*** Material for this task Section Begins ***

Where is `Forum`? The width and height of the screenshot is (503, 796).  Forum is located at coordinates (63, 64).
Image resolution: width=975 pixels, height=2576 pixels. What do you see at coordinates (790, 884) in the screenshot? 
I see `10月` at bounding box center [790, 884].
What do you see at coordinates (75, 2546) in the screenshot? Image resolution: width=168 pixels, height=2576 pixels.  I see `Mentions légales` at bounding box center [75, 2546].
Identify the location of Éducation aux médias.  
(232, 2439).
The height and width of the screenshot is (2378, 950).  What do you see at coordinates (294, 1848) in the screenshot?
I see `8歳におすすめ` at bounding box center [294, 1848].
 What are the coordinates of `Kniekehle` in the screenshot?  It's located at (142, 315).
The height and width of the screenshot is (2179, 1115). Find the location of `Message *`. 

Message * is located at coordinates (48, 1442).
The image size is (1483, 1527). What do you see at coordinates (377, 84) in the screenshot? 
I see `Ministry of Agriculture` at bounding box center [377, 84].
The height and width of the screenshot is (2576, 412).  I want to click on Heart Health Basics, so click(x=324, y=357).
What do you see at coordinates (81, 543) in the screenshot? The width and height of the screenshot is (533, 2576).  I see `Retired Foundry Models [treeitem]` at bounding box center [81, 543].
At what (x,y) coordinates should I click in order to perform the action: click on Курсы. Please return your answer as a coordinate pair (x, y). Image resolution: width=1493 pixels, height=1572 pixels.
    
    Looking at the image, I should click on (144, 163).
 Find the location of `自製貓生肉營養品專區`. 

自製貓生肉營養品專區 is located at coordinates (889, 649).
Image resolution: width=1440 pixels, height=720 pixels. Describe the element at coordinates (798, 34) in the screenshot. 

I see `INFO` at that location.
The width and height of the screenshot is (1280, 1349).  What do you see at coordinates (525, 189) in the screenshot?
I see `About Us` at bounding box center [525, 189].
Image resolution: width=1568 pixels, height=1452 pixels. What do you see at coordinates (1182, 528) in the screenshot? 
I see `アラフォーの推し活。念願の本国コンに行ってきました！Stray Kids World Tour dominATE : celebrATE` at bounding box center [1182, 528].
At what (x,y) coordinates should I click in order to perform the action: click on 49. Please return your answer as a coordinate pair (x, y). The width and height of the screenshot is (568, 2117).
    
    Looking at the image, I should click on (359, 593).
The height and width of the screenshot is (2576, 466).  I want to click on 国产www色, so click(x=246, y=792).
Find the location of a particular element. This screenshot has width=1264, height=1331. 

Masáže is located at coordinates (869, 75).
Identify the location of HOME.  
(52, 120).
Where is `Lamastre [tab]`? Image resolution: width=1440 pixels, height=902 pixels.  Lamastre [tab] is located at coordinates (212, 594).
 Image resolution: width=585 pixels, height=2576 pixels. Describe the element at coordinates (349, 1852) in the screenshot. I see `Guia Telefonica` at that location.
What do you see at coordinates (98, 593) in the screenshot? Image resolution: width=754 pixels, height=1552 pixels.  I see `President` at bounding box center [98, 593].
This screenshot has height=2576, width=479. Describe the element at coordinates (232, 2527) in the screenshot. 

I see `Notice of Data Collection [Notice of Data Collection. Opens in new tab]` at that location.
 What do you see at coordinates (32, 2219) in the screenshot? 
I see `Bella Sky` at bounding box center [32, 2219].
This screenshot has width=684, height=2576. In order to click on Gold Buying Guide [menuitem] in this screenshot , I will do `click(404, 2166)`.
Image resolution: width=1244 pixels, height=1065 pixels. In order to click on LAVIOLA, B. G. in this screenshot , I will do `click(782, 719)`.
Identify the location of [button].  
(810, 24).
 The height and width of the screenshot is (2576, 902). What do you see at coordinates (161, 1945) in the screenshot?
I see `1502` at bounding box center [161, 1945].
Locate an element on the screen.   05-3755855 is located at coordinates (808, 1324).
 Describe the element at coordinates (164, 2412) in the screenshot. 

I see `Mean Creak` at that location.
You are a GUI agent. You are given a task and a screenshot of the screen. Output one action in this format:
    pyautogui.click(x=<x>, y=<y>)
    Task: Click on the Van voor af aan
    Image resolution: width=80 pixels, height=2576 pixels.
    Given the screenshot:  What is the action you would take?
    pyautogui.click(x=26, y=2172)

*** Material for this task Section Ends ***

Work instruction
Print every entry exactly.

Written response
Where is `Forum`? The width and height of the screenshot is (503, 796).  Forum is located at coordinates (63, 64).
Image resolution: width=975 pixels, height=2576 pixels. What do you see at coordinates (790, 884) in the screenshot? 
I see `10月` at bounding box center [790, 884].
What do you see at coordinates (75, 2546) in the screenshot? Image resolution: width=168 pixels, height=2576 pixels.  I see `Mentions légales` at bounding box center [75, 2546].
Identify the location of Éducation aux médias.  
(232, 2439).
The height and width of the screenshot is (2378, 950).  What do you see at coordinates (294, 1848) in the screenshot?
I see `8歳におすすめ` at bounding box center [294, 1848].
 What are the coordinates of `Kniekehle` in the screenshot?  It's located at (142, 315).
The height and width of the screenshot is (2179, 1115). Find the location of `Message *`. 

Message * is located at coordinates (48, 1442).
The image size is (1483, 1527). What do you see at coordinates (377, 84) in the screenshot? 
I see `Ministry of Agriculture` at bounding box center [377, 84].
The height and width of the screenshot is (2576, 412).  I want to click on Heart Health Basics, so click(x=324, y=357).
What do you see at coordinates (81, 543) in the screenshot? The width and height of the screenshot is (533, 2576).  I see `Retired Foundry Models [treeitem]` at bounding box center [81, 543].
At what (x,y) coordinates should I click in order to perform the action: click on Курсы. Please return your answer as a coordinate pair (x, y). Image resolution: width=1493 pixels, height=1572 pixels.
    
    Looking at the image, I should click on (144, 163).
 Find the location of `自製貓生肉營養品專區`. 

自製貓生肉營養品專區 is located at coordinates (889, 649).
Image resolution: width=1440 pixels, height=720 pixels. Describe the element at coordinates (798, 34) in the screenshot. 

I see `INFO` at that location.
The width and height of the screenshot is (1280, 1349).  What do you see at coordinates (525, 189) in the screenshot?
I see `About Us` at bounding box center [525, 189].
Image resolution: width=1568 pixels, height=1452 pixels. What do you see at coordinates (1182, 528) in the screenshot? 
I see `アラフォーの推し活。念願の本国コンに行ってきました！Stray Kids World Tour dominATE : celebrATE` at bounding box center [1182, 528].
At what (x,y) coordinates should I click in order to perform the action: click on 49. Please return your answer as a coordinate pair (x, y). The width and height of the screenshot is (568, 2117).
    
    Looking at the image, I should click on (359, 593).
The height and width of the screenshot is (2576, 466).  I want to click on 国产www色, so click(x=246, y=792).
Find the location of a particular element. This screenshot has width=1264, height=1331. 

Masáže is located at coordinates (869, 75).
Identify the location of HOME.  
(52, 120).
Where is `Lamastre [tab]`? Image resolution: width=1440 pixels, height=902 pixels.  Lamastre [tab] is located at coordinates (212, 594).
 Image resolution: width=585 pixels, height=2576 pixels. Describe the element at coordinates (349, 1852) in the screenshot. I see `Guia Telefonica` at that location.
What do you see at coordinates (98, 593) in the screenshot? Image resolution: width=754 pixels, height=1552 pixels.  I see `President` at bounding box center [98, 593].
This screenshot has height=2576, width=479. Describe the element at coordinates (232, 2527) in the screenshot. 

I see `Notice of Data Collection [Notice of Data Collection. Opens in new tab]` at that location.
 What do you see at coordinates (32, 2219) in the screenshot? 
I see `Bella Sky` at bounding box center [32, 2219].
This screenshot has width=684, height=2576. In order to click on Gold Buying Guide [menuitem] in this screenshot , I will do `click(404, 2166)`.
Image resolution: width=1244 pixels, height=1065 pixels. In order to click on LAVIOLA, B. G. in this screenshot , I will do `click(782, 719)`.
Identify the location of [button].  
(810, 24).
 The height and width of the screenshot is (2576, 902). What do you see at coordinates (161, 1945) in the screenshot?
I see `1502` at bounding box center [161, 1945].
Locate an element on the screen.   05-3755855 is located at coordinates (808, 1324).
 Describe the element at coordinates (164, 2412) in the screenshot. 

I see `Mean Creak` at that location.
You are a GUI agent. You are given a task and a screenshot of the screen. Output one action in this format:
    pyautogui.click(x=<x>, y=<y>)
    Task: Click on the Van voor af aan
    Image resolution: width=80 pixels, height=2576 pixels.
    Given the screenshot:  What is the action you would take?
    pyautogui.click(x=26, y=2172)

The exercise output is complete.